A GENERALIZED METHOD FOR MAGNETITE NANOPARTICLE STERIC STABILIZATION UTILIZING BLOCK COPOLYMERS CONTAINING CARBOXYLIC ACIDS

INTRODUCTION: Magnetic nanoparticles that display high saturation magnetization and high magnetic susceptibility are of great interest for medical applications. Nanomagnetite is particularly desirable because it displays strong ferrimagnetic behavior, and is less sensitive to oxidation than magnetic transition metals such as cobalt, iron, and nickel. For in-vivo applications, it is important that well-defined organic coatings surround the nanomagnetite particles. It is rationalized that this will prevent any aggregation of the nanoparticles in-vivo, and may also enable efficient excretion and protection of the body from toxicity. Magnetite nanoparticles can be prepared by coprecipitating iron (II) and iron (III) chloride salts in the presence of ammonium hydroxide at pH 9-10. Oleic acid is known to effectively stabilize dispersions of nanomagnetite in nonpolar solvents [1,2]. Stabilization occurs because the carboxylic acid group covalently reacts with the surface of the magnetite and the aliphatic chain extends out into the nonpolar solvent, preventing aggregation of the particles by a steric (entropic) mechanism.
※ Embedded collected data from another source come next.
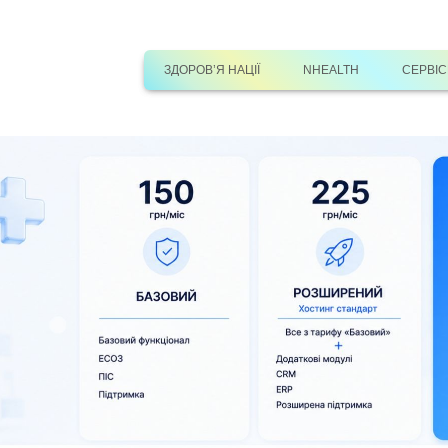
ЗДОРОВ’Я НАЦІЇ
NHEALTH
СЕРВІ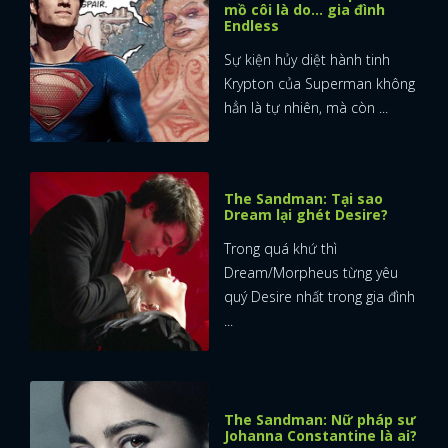
mồ côi là do… gia đình
Endless
Sự kiện hủy diệt hành tinh
Krypton của Superman không
hẳn là tự nhiên, mà còn ...
The Sandman: Tại sao
Dream lại ghét Desire?
Trong quá khứ thì
Dream/Morpheus từng yêu
quý Desire nhất trong gia đình
...
The Sandman: Nữ pháp sư
Johanna Constantine là ai?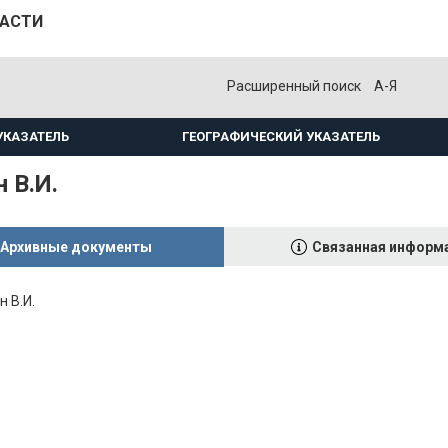
ЛАСТИ
Расширенный поиск
А-Я
УКАЗАТЕЛЬ
ГЕОГРАФИЧЕСКИЙ УКАЗАТЕЛЬ
 В.И.
Архивные документы
Связанная информ
 В.И.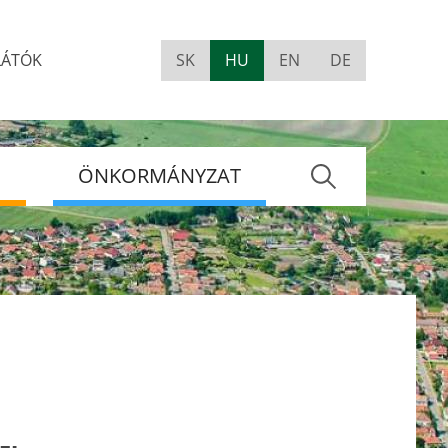
LÁTÓK
SK
HU
EN
DE
Visually
impaired
site
version
S
ÖNKORMÁNYZAT
Keres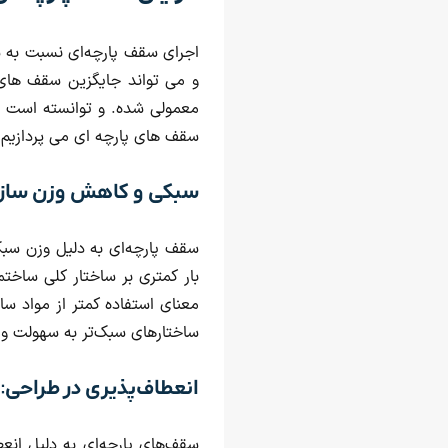
اجرای سقف پارچه‌ای نسبت به سق
و می تواند جایگزین سقف های س
معمولی شده. و توانسته است مزا
سقف های پارچه ای می پردازیم.
سبکی و کاهش وزن سازه
سقف‌ پارچه‌ای به دلیل وزن سب
بار کمتری بر ساختار کلی ساخت
معنای استفاده کمتر از مواد سا
ساختارهای سبک‌تر به سهولت و س
انعطاف‌پذیری در طراحی:
سقف‌های پارچه‌ای به دلیل انعط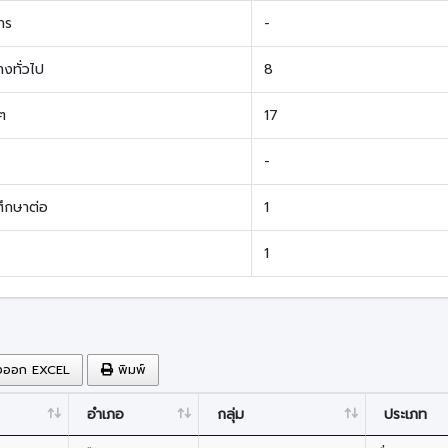
าร
-
างทั่วไป
8
ๆ
17
-
ศึกษาต่อ
1
1
งออก EXCEL
พิมพ์
อำเภอ
กลุ่ม
ประเภท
One goal of this work has been to develop a generalized methodology for stabilizing nanomagnetite dispersions using well-defined, non-toxic, block copolymers, so that the resultant magnetite-polymer complexes can be used in a range of biomedical materials. Our objectives have included: (1) Understanding what types of polymer structures bind irreversibly to magnetite at the physiological pH and what block lengths are desirable, (2) Tailoring polymer block lengths to maximize the concentration of bound magnetite, yet preserve good dispersion and (3) Designing copolymers with both hydrophilic and hydrophobic tail blocks to enable dispersion in different types of carrier fluids.